Ray Clarke, Oracle
SNIA – 100 Year Archive Requirements Study – key concerns and observations:
– Logical and physical migration do not scale cost-effectively
– A never ending, costly cycle of migration across technology generations
Lots of challenges – Oracle (of course) offers solutions across the stack.
The ability to monitor workflow as data moves through a system is important.
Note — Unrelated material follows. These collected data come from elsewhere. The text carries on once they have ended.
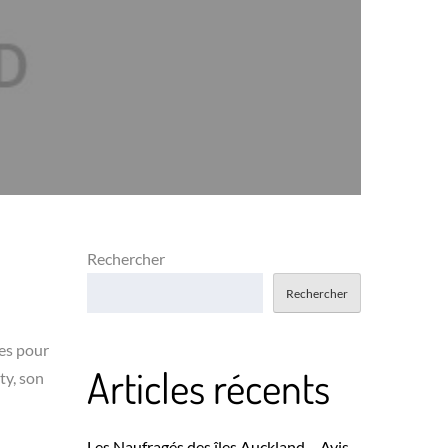
Rechercher
Rechercher
res pour
Articles récents
ty, son
Les Naufragés des îles Auckland – Avis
There will always be a plethora of different types of media and storage – important to manage that. There are technology considerations about the shelf life and power/cooling consumption across different technologies that are better with tape than disk. Also with bit error detection. The cost ration for a terabyte stored long term on SATA disk vs. LTO-4 tape is about 23:1. For energy cost it is about 290:1. Tapes can now hold 5 TB uncompressed on a single cartridge. There are ways to deploy tiered architecture of different kinds of media, from flash, through disk, to tape for archival storage.
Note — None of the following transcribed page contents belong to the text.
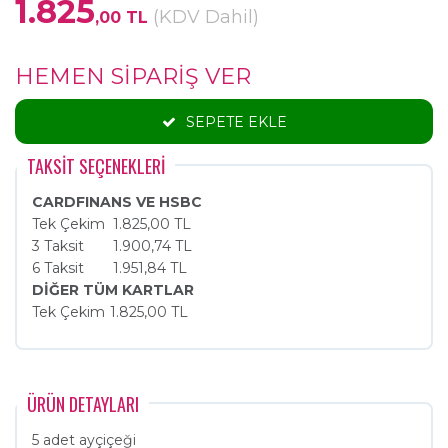
1.825
(KDV Dahil)
,00 TL
HEMEN SİPARİŞ VER
SEPETE EKLE
TAKSİT SEÇENEKLERİ
CARDFINANS VE HSBC
Tek Çekim
1.825,00 TL
3 Taksit
1.900,74 TL
6 Taksit
1.951,84 TL
DİĞER TÜM KARTLAR
Tek Çekim
1.825,00 TL
ÜRÜN DETAYLARI
5 adet ayçiçeği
We need more data classification to understand how best to store it.
Oracle Preservation and Archiving Special Interest Group (PASIG), founded 2007 by Michael Keller at Stanford and Art Pasquinelli at Oracle.
Jeff Layton, Dell
Looking at three aspects of DLM:
Data availability – how do you make your repository accessible to users? Perfect example is IRODS.
Data preservation – the “infamous problem of bit-rot” – make sure that data stays the same. Experiments with extended file attributes, and being able to restore in the background.
Metadata techniquest – How, what, when, why of data. The key is getting users to fill it out. How do we help the users make this easy? Should be part of the workflow as you go. Investigating as part of job scheduling.
Dell is acquiring pieces – Ocarina (data compression), Equallogic (data tiering), Exanet (scalable file system). Ocarina can actually compress even compressed data another 20%.
Dell prototyping/testing on data access/search methods and extended file attributes for metadata and data checksums for fighting bit-rot. The idea is putting the metadata with the data.
Imtiaz Khan, IBM
Aspects of Lifecycle Management
– Utilization of research
– Data Management
– Storage Management
Current Challenges – Research & Publishing
– Volume, velocity, and variety – e.g. real-time analysis is about heavy volume.
– Discrete rights management – at very granular levels.
– Metadata management
– Long term preservation.
Content analytics and insight – Watson is a great example. Taking text and using natural language processing to extract meaning and leverage that meaning for other applications.
Smart Archive Strategy – content passes through a rule-based content assessment stage before deciding where to put the content (on prem, cloud, etc).
IBM has a Long Term Digital Preservation system.
Oracle working on strategies for infrastructure, database, platform, and software as services in clouds.
A question is raised about intellectual property rights – e.g. proprietary compression schemes impeding scientific progress. Long term preservation and access is an important consideration.
Curt asks about middleware that can manage workflow that ease the metadata burden. Oracle does that in their enterprise content management offerings. Dell is considering enabling users to add metadata in the existing workflow, e.g in job submission or file opening.
A question is asked about PASIG and whether the other vendors have community groups working with higher ed. Dell is working with Cambridge and University of Texas on some of these issues and invites others to participate, but it’s not a formal group. IBM has various community groups (non-specified). Ray notes that PASIG is about the community, not marketing.
Are there areas beyond preservation where the vendors are working? Dell has worked with bioinformatics data, making it available. Another example is aircraft data that has to be kept available for the life of the aircraft, and we’re still flying planes from the 1940s. Finding the data is not everything – we have to be able to visualize and mine the data wrapped up with the data – it’s all one. IBM’s Smart Archive strategy is not just about preservation, but also compliance and discovery (from the legal perspective is a common use case).
Unstructured data represents about 80% of the data, and growing geometrically. RFID data is a great example of data that need to be captured and extracted. Data access patterns are random and iops-driven, not sequential.
Serge asks about pricing models for long-term pricing storage. Oracle has an ability to charge for unlimited capacity, charging by cores on the servers. Dell honestly admits they don’t have a good answer – what should be charged for that accommodates moving data across generations of technology? IBM’s pricing strategy is based on storage size. Jeffrey notes that the model has to accommodate how many copies are saved and how often they’re checked for integrity.
Vijay concludes by noting that size of data matters, and we may not want to move terabytes of data and bring the compute to the data. He tosses out a thought experiment that the vendors could store the data, for free, and charge for the compute cycles people execute on the data.